Activity: Print every record below exactly as it stands.

===

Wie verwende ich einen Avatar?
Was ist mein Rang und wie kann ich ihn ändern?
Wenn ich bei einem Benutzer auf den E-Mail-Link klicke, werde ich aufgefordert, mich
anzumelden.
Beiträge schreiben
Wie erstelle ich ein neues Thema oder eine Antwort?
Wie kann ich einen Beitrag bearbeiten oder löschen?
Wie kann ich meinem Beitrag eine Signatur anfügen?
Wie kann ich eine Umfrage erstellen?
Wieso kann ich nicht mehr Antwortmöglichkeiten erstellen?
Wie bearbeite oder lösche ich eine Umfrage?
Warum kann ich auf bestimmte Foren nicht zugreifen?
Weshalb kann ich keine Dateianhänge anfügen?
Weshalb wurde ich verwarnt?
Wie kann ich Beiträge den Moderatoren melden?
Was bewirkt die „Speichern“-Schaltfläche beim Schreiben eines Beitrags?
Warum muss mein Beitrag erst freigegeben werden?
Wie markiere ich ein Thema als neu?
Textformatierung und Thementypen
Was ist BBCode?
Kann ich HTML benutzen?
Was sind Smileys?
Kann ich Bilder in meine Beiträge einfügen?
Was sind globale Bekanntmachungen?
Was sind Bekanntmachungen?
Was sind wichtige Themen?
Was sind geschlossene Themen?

===

Expected output:
Wie verwende ich einen Avatar?
Was ist mein Rang und wie kann ich ihn ändern?
Wenn ich bei einem Benutzer auf den E-Mail-Link klicke, werde ich aufgefordert, mich
anzumelden.
Beiträge schreiben
Wie erstelle ich ein neues Thema oder eine Antwort?
Wie kann ich einen Beitrag bearbeiten oder löschen?
Wie kann ich meinem Beitrag eine Signatur anfügen?
Wie kann ich eine Umfrage erstellen?
Wieso kann ich nicht mehr Antwortmöglichkeiten erstellen?
Wie bearbeite oder lösche ich eine Umfrage?
Warum kann ich auf bestimmte Foren nicht zugreifen?
Weshalb kann ich keine Dateianhänge anfügen?
Weshalb wurde ich verwarnt?
Wie kann ich Beiträge den Moderatoren melden?
Was bewirkt die „Speichern“-Schaltfläche beim Schreiben eines Beitrags?
Warum muss mein Beitrag erst freigegeben werden?
Wie markiere ich ein Thema als neu?
Textformatierung und Thementypen
Was ist BBCode?
Kann ich HTML benutzen?
Was sind Smileys?
Kann ich Bilder in meine Beiträge einfügen?
Was sind globale Bekanntmachungen?
Was sind Bekanntmachungen?
Was sind wichtige Themen?
Was sind geschlossene Themen?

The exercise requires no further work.